Prior research has identified advanced age as an independent risk factor for the severity and mortality of SFTS. A retrospective study highlighted individuals over 65 years old as a high-risk group for disease progressing [26]. In our study, the median age of patients with severe SFTS was 70 years, further confirming age as a predictive factor for the severity of SFTS (OR, 1.060; 95% CI, 1.017–1.109; P = 0.007). Moreover, research by Li et al. [27]and Chen et al. [28] underscored advanced age as one of the independent mortality risk factors among SFTS patients in China from 2011 to 2021. The aging process correlates strongly with heightened susceptibility to SFTSV and compromised immune function [29]. Notably, an animal experiment reported that elderly ferrets, when compared to young ones, exhibited higher virus loads and more severe clinical symptoms post-SFTSV infection. This phenomenon was attributed to heightened inflammatory immune responses.

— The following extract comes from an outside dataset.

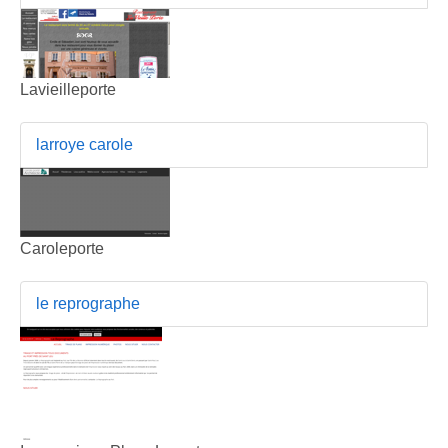
Lavieilleporte
larroye carole
Caroleporte
le reprographe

In aged ferrets, upregulation of inflammatory pathways, including dendritic cell maturation, leucocyte extravasation, and IL-6 signaling, led to the recruitment of inflammatory cells to sites of inflammation, exacerbating tissue damage and mortality. The compromised immune function in the elderly may serve as the pathological basis for the robust replication of SFTSV in the body [30]. Given these findings, clinicians should exercise heightened vigilance for disease progression in elderly patients.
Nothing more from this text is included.